[Information supplied]
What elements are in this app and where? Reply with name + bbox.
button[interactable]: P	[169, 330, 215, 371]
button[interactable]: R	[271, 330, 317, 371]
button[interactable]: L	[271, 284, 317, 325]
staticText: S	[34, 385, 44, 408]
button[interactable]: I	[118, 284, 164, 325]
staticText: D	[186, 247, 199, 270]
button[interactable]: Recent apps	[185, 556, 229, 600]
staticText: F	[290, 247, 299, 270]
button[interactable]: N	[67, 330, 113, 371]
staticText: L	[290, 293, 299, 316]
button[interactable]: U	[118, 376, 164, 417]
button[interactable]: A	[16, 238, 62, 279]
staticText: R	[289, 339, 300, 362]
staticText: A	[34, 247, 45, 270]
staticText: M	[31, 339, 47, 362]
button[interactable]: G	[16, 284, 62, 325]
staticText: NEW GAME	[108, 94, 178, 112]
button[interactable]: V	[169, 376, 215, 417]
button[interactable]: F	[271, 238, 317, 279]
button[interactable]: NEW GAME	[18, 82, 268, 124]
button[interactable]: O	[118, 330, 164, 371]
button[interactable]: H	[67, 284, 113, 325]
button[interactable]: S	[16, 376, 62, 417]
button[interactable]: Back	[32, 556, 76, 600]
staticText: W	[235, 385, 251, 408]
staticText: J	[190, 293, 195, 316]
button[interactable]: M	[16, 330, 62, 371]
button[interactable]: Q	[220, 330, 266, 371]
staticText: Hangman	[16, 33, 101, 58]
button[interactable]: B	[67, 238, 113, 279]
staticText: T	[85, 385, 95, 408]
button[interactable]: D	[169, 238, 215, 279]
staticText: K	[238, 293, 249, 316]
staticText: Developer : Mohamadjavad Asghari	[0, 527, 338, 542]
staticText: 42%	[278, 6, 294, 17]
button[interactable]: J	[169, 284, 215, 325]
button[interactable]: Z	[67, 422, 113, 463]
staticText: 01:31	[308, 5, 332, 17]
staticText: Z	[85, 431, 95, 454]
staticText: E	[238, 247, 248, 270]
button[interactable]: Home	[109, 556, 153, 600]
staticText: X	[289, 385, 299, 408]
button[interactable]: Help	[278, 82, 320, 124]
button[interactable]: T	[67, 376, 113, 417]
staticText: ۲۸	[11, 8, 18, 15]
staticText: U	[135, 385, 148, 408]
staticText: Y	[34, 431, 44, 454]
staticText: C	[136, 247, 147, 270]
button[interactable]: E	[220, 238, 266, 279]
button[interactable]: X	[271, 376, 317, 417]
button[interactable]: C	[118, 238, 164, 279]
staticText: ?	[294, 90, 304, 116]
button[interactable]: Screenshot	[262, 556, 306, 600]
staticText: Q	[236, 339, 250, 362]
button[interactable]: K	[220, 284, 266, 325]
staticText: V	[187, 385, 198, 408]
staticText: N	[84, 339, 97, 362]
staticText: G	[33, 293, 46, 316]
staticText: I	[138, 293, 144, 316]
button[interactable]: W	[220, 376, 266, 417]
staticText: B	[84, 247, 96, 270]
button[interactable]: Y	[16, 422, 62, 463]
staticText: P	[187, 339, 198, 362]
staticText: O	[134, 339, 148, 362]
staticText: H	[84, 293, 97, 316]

[Work request] Gather each line in the entries above where the string "GAME" is found.

[Finished task]
staticText: NEW GAME	[108, 94, 178, 112]
button[interactable]: NEW GAME	[18, 82, 268, 124]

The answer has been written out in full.